Need Will to help you build your business? Check out the episode below or read the transcript.

The people and stuff we mentioned on the show:
Kira’s website
Rob’s website
The Copywriter Club Facebook Group
The Copywriter Underground
Liz’s website
Full Transcript:
Rob: You know how when you meet some people, they just seem to be stuck. They’re not able to move forward, they’re just not able to do anything. If they’re in business, maybe they’re stuck following everybody else’s formulas, doing the same thing that everybody else is doing. And then there’s some people that you meet who seem full of energy. They’re free. They’re definitely not stuck. It’s almost like anything is possible for them in business, in life. Well, today’s guest for the Copywriter Club podcast, is the type of copywriter and entrepreneur who broke out of that box a long time ago. She’s the type of creative who sees the worldwide web as the Wild Wild West, and as an opportunity to build and connect with companies, ideas and people. That’s copywriter Liz Wilcox.
Kira: Before we jump into Liz’s interview, this podcast is sponsored by the Copywriter Think Tank. That’s our mastermind for copywriters and other marketers who want to think outside the box and build new offers and revenue streams in their businesses. Rob, I’m going to interview you. Why do you think the think tank helps copywriters and marketers experience real results? Why does it work?
Rob: I’ve thought about this a lot recently, and I think one of the things that’s really different about the think tank is that we don’t have a single formula that we’re trying to get everybody to buy into or to follow. Some courses, some masterminds you’re working with, an expert who’s done it their way. And so they teach their way and they expect you to do everything the way that they did it. That’s not our approach. We start out by asking each member about their goals, about what they want to achieve, about the challenges that they’re facing, about the impact they want to have in the world, the authority they want to build. And based on those goals, we tailor the experience for each individual in the think tank. Everybody else in the think tank is doing something similar. They’re working on their goals, but when you have everybody working together to achieve their goals in their business, you start to see what other people are doing.
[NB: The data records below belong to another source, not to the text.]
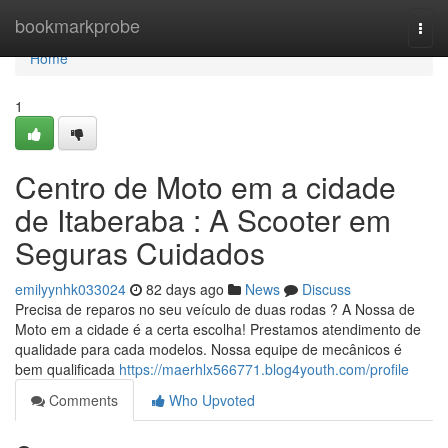
Home
bookmarkprobe
Togg
navi
Home
1
Centro de Moto em a cidade
de Itaberaba : A Scooter em
Seguras Cuidados
emilyynhk033024
82 days ago
News
Discuss
Precisa de reparos no seu veículo de duas rodas ? A Nossa de
Moto em a cidade é a certa escolha! Prestamos atendimento de
qualidade para cada modelos. Nossa equipe de mecânicos é
bem qualificada
https://maerhlx566771.blog4youth.com/profile
Comments
Who Upvoted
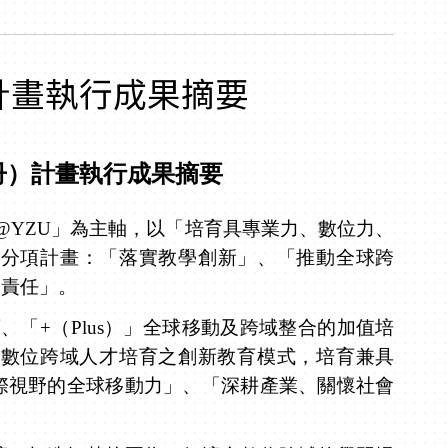
)計畫執行成果摘要
冊）計畫
執行成果摘要
@YZU
」為主軸，以「培育具專業力、數位力、
個分項計畫：「落實教學創新」、「推動全球跨
會責任」。
育、「
+
（
Plus
）」全球移動及跨域整合的加值培
數位跨域人才培育之創新教育模式，培育兼具
際視野的全球移動力」、「深耕產業、關懷社會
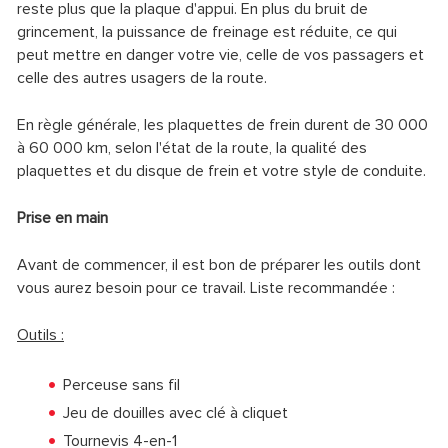
reste plus que la plaque d'appui. En plus du bruit de
grincement, la puissance de freinage est réduite, ce qui
peut mettre en danger votre vie, celle de vos passagers et
celle des autres usagers de la route.
En règle générale, les plaquettes de frein durent de 30 000
à 60 000 km, selon l'état de la route, la qualité des
plaquettes et du disque de frein et votre style de conduite.
Prise en main
Avant de commencer, il est bon de préparer les outils dont
vous aurez besoin pour ce travail. Liste recommandée :
Outils :
Perceuse sans fil
Jeu de douilles avec clé à cliquet
Tournevis 4-en-1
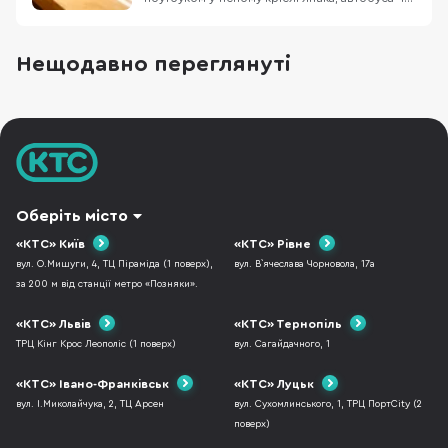
в заповненому кафе, знає цей біль. Масивний
пристрій, який швидко розряджається,
габаритний блок живлення та постійна
Нещодавно переглянуті
нестача місця. Саме тому все більше
фрилансерів, студентів та людей у
відрядженнях замислюют
Оберіть місто
«КТС» Київ
«КТС» Рівне
вул. О.Мишуги, 4, ТЦ Піраміда (1 поверх),
вул. В`ячеслава Чорновола, 17а
за 200 м від станції метро «Позняки».
«КТС» Львів
«КТС» Тернопіль
ТРЦ Кінг Крос Леополіс (1 поверх)
вул. Сагайдачного, 1
«КТС» Івано-Франківськ
«КТС» Луцьк
вул. І.Миколайчука, 2, ТЦ Арсен
вул. Сухомлинського, 1, ТРЦ ПортCity (2
поверх)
There’s an effect that just happens where everybody grows together. And so it’s different from a lot of other programs that are a little bit more rigid. I think that’s one of the reasons why the think tank works.
Kira: Wow. That’s a good answer. I feel like you practiced that. It was very smooth.
Rob: Not practiced at all. I’m the most unpracticed person ever on the podcast.
Kira: So smooth. If the Copywriter Think Tank sounds something that could help you in your business, you can visit copywriterthinktank.com to learn more.
Rob: Okay. Let’s go to our interview with Liz and find out how she got her start as a copywriter. How did you become this expert in email, email strategist, copywriter, all of these things?
Liz: This is a really fun story. I think it’s a lot different than what you typically hear on the show. Number one, I feel a lot of especially email copywriters, they start off as copywriters for other people who are selling products. I actually started off as a blogger. I was an RV travel blogger. I didn’t even start off traditionally where it was, this is my passion. I just want to share the word, RVing is so awesome. No, I started off as a business. I knew I wanted to travel and I had no means of making money from the road. Of course, I Googled how to make money from home, saw all these people, make a million dollars in six months, just watch my webinar, that type of style. I realized that there were all these people making money from blogs. I saw, especially in the RV space, I saw a lot of bloggers and I said, well, if they can do it, I can do it too.
I signed up for WordPress. I said, okay, here I’m going to go. From the get-go every, every online guru, so to speak was saying, my biggest regret was not taking my email list seriously. Before I had even hit publish on my blog, I made sure I had an email service provider set up. I didn’t even have Facebook at the time, but I got back on Facebook, added all my old friends and I hit publish on my blog and I said, hey, actually now I live in this RV. I want to get it going. I heard you can make money on a blog, please join my email list and I’ll figure it out as I go. I got 100 people on my email list in the first, I don’t know, it was 30, maybe 60 days. I can be persuasive, hence why I’m a copywriter. Right?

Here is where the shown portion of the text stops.